National news tends to focus on the macro-economic impacts. I am far more interested in the micro-economic consequences for individuals, families and small businesses trying to stay afloat. While the congressional stimulus package is no doubt laden with the usual political pork and special favors, let’s hope that it can ameliorate some of this hardship.

This is not the first crisis to cause a major economic downturn. There’s a meme going through the ether to the effect of, “Our fathers and grandfathers were called upon to go to war. All that is being asked of us is to sit on the couch.”

That period of economic sacrifice was measured in multiple years, including rationing of food and goods, while this, if we do it right, will be presumably limited to many weeks or a few months. We can buckle up and get through this.

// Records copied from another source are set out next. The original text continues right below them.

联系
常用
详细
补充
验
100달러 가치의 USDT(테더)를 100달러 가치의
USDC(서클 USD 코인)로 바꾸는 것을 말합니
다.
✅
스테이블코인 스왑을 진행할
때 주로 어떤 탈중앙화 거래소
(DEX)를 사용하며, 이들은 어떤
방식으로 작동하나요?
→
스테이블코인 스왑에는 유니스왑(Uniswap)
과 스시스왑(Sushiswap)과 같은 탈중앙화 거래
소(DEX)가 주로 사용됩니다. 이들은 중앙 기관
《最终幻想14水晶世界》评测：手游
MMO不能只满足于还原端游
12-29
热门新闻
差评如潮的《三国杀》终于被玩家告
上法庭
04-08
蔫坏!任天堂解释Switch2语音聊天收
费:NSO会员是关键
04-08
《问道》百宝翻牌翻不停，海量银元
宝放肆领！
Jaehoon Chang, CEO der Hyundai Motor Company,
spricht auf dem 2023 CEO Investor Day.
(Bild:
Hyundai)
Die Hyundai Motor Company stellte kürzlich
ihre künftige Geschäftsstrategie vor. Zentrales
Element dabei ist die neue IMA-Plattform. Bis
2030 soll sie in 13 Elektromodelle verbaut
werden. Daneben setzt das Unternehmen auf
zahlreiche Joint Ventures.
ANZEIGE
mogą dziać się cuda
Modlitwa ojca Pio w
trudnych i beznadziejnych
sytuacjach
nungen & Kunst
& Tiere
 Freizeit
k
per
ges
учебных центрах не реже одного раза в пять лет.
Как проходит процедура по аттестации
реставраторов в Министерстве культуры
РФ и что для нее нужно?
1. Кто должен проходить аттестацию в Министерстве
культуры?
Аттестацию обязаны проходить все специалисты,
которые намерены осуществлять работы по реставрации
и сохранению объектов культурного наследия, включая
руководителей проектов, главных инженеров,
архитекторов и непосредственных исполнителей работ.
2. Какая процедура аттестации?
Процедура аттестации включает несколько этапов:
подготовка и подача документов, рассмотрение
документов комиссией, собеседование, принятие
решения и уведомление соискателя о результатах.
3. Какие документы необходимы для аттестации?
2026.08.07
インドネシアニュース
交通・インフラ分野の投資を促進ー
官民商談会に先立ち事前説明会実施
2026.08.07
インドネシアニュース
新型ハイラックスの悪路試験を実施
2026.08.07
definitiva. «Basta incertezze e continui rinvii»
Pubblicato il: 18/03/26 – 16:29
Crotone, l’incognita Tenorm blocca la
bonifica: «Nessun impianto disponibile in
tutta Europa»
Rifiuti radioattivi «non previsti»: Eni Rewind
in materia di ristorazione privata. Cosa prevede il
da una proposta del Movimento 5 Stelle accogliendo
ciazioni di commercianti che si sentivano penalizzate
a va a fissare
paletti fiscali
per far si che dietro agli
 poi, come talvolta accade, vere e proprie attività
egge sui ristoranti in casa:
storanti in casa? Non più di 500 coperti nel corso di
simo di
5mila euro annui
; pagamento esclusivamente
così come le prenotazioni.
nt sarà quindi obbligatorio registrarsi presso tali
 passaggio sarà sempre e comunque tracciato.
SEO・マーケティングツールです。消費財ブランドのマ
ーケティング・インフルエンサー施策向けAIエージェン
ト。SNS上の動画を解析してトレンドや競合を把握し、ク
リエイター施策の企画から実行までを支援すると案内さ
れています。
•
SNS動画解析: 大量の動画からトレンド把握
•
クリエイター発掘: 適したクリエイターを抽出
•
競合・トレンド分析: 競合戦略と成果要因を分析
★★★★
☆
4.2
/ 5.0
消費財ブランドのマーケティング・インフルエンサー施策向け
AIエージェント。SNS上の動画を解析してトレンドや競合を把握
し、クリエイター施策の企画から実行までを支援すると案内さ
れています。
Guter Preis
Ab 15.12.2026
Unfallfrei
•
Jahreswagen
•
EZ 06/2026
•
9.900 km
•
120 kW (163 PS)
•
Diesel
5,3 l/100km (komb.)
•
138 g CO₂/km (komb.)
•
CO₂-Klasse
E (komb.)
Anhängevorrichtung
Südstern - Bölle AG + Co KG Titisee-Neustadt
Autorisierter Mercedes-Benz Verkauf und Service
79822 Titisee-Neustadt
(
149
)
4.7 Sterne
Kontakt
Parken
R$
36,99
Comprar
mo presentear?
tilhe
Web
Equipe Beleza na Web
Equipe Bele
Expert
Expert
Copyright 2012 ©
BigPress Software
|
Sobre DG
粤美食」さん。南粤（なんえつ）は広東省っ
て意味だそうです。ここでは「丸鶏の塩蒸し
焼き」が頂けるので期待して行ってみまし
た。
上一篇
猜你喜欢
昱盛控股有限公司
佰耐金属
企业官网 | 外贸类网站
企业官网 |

When we come out the other side, the economic fundamentals should not be wholly different than they were at the onset of the health emergency, save for a significant increase in the governmental debt load. The economic rebound can be just as sharp as has been the falloff.

Jon’s bromide as to “wealth equals health” is generally true, even if we wish it was even more the case in our land of obesity. But the implication that the United States is going to emerge from this a broken, diminished country is vastly overblown. 

No one is more eager to restart and jump-start the economy. Our daughter is longing to begin grad school and our son needs a job. Further, it’s going to get quite ugly around here if I can’t get a haircut in the next few weeks. (That’s a problem that doesn’t concern Jon. Okay, one ad hominem cheap shot I couldn’t resist.) 

But, ultimately, I trust that call to be made by experts in public health and epidemiology, and governors wise enough to listen to them, not by business boosters or a president more focused on his polling numbers than rates of viral transmission and laying down a silly marker of putting an end to this by Easter Sunday, two weeks hence.